(Beginning of Supplied entries)

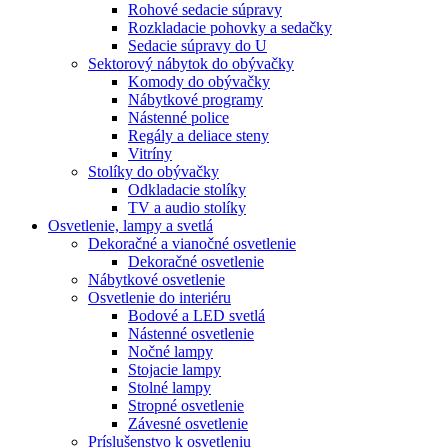
Rohové sedacie súpravy
Rozkladacie pohovky a sedačky
Sedacie súpravy do U
Sektorový nábytok do obývačky
Komody do obývačky
Nábytkové programy
Nástenné police
Regály a deliace steny
Vitríny
Stolíky do obývačky
Odkladacie stolíky
TV a audio stolíky
Osvetlenie, lampy a svetlá
Dekoračné a vianočné osvetlenie
Dekoračné osvetlenie
Nábytkové osvetlenie
Osvetlenie do interiéru
Bodové a LED svetlá
Nástenné osvetlenie
Nočné lampy
Stojacie lampy
Stolné lampy
Stropné osvetlenie
Závesné osvetlenie
Príslušenstvo k osvetleniu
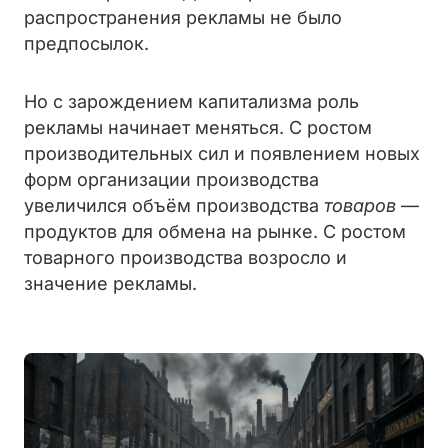
распространения рекламы не было
предпосылок.
Но с зарождением капитализма роль
рекламы начинает меняться. С ростом
производительных сил и появлением новых
форм организации производства
увеличился объём производства
товаров
—
продуктов для обмена на рынке. С ростом
товарного производства возросло и
значение рекламы.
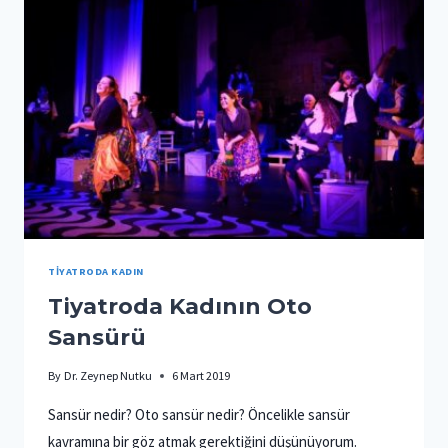
TIYATRODA KADIN
Tiyatroda Kadının Oto
Sansürü
By
Dr. Zeynep Nutku
6 Mart 2019
Sansür nedir? Oto sansür nedir? Öncelikle sansür
kavramına bir göz atmak gerektiğini düşünüyorum.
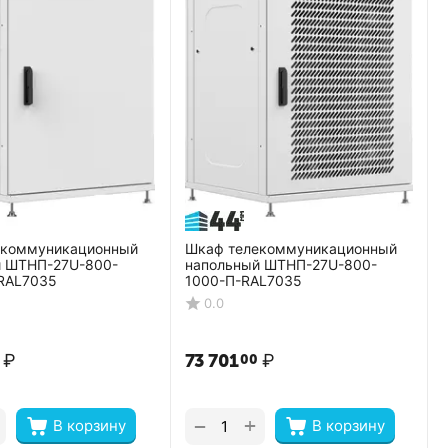
екоммуникационный
Шкаф телекоммуникационный
й ШТНП-27U-800-
напольный ШТНП-27U-800-
RAL7035
1000-П-RAL7035
0.0
₽
73 701
₽
00
+
−
В корзину
В корзину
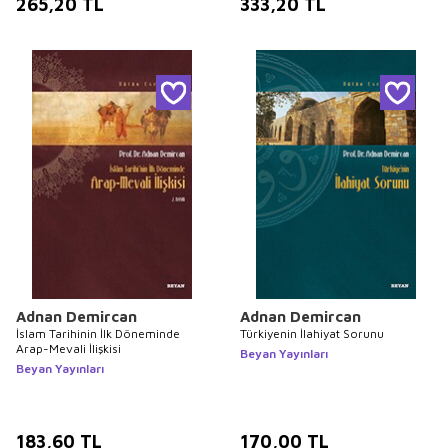
265,20
TL
333,20
TL
Adnan Demircan
Adnan Demircan
İslam Tarihinin İlk Döneminde
Türkiyenin İlahiyat Sorunu
Arap-Mevali İlişkisi
Beyan Yayınları
Beyan Yayınları
183,60
TL
170,00
TL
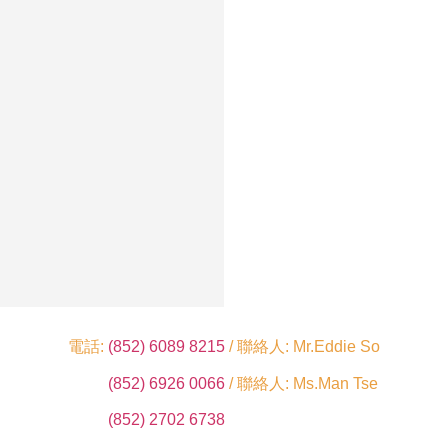
電話:
(852) 6089 8215
/ 聯絡人: Mr.Eddie So
(852) 6926 0066
/ 聯絡人: Ms.Man Tse
(852) 2702 6738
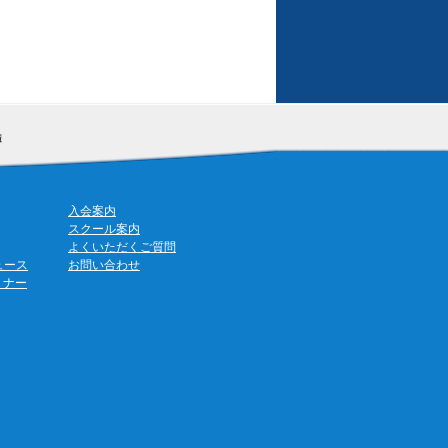
入会案内
スクール案内
よくいただくご質問
ュース
お問い合わせ
ミナー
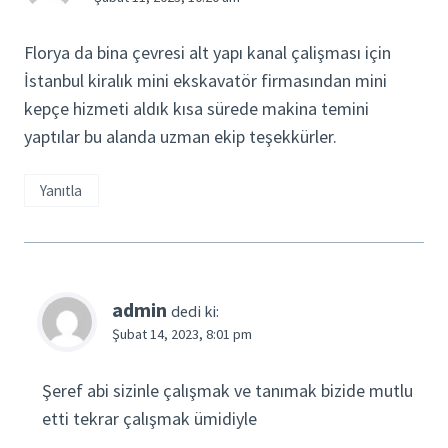
Florya da bina çevresi alt yapı kanal çalişması için
İstanbul kiralık mini ekskavatör firmasından mini
kepçe hizmeti aldık kısa sürede makina temini
yaptılar bu alanda uzman ekip teşekkürler.
Yanıtla
admin
dedi ki:
Şubat 14, 2023, 8:01 pm
Şeref abi sizinle çalışmak ve tanımak bizide mutlu
etti tekrar çalışmak ümidiyle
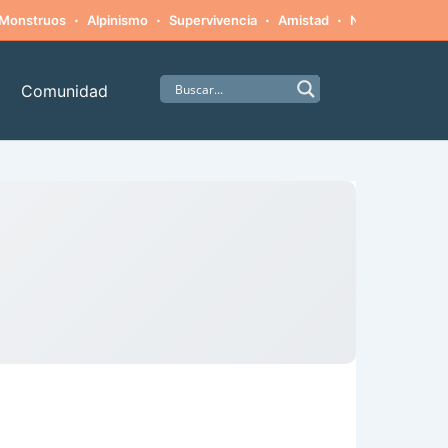
·
·
·
·
Monstruos
Alpinismo
Supervivencia
Amistad
Naturaleza hosti
Comunidad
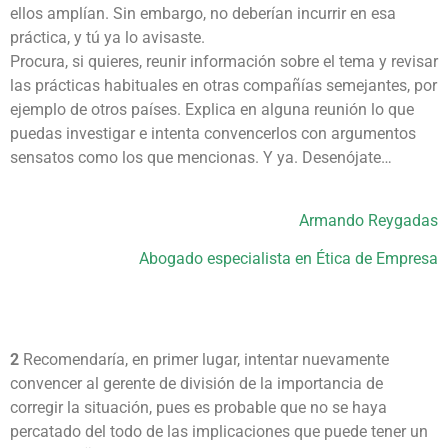
ellos amplían. Sin embargo, no deberían incurrir en esa
práctica, y tú ya lo avisaste.
Procura, si quieres, reunir información sobre el tema y revisar
las prácticas habituales en otras compañías semejantes, por
ejemplo de otros países. Explica en alguna reunión lo que
puedas investigar e intenta convencerlos con argumentos
sensatos como los que mencionas. Y ya. Desenójate…
Armando Reygadas
Abogado especialista en Ética de Empresa
2
Recomendaría, en primer lugar, intentar nuevamente
convencer al gerente de división de la importancia de
corregir la situación, pues es probable que no se haya
percatado del todo de las implicaciones que puede tener un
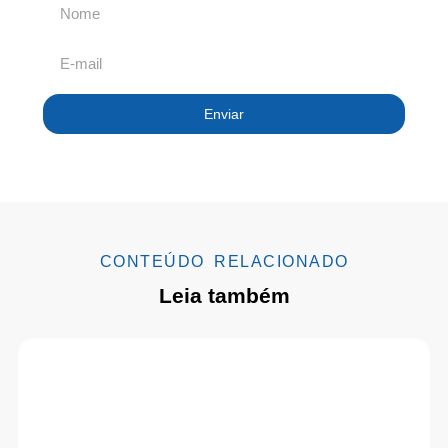
Enviar
CONTEÚDO RELACIONADO
Leia também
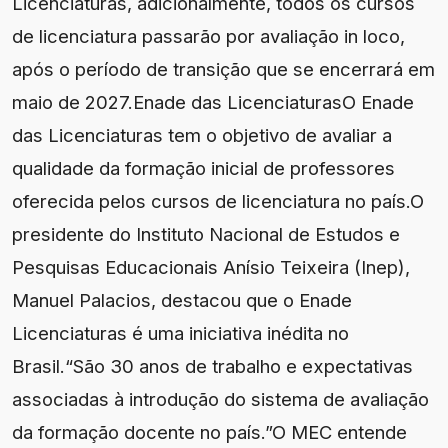
Licenciaturas, adicionalmente, todos os cursos
de licenciatura passarão por avaliação in loco,
após o período de transição que se encerrará em
maio de 2027.Enade das LicenciaturasO Enade
das Licenciaturas tem o objetivo de avaliar a
qualidade da formação inicial de professores
oferecida pelos cursos de licenciatura no país.O
presidente do Instituto Nacional de Estudos e
Pesquisas Educacionais Anísio Teixeira (Inep),
Manuel Palacios, destacou que o Enade
Licenciaturas é uma iniciativa inédita no
Brasil.“São 30 anos de trabalho e expectativas
associadas à introdução do sistema de avaliação
da formação docente no país.”O MEC entende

(End of Supplied entries)

Starting from the line holding "Manuel Palacios, destacou que o Enade", restate the remaining lines of the data word for word, including the last.

Manuel Palacios, destacou que o Enade
Licenciaturas é uma iniciativa inédita no
Brasil.“São 30 anos de trabalho e expectativas
associadas à introdução do sistema de avaliação
da formação docente no país.”O MEC entende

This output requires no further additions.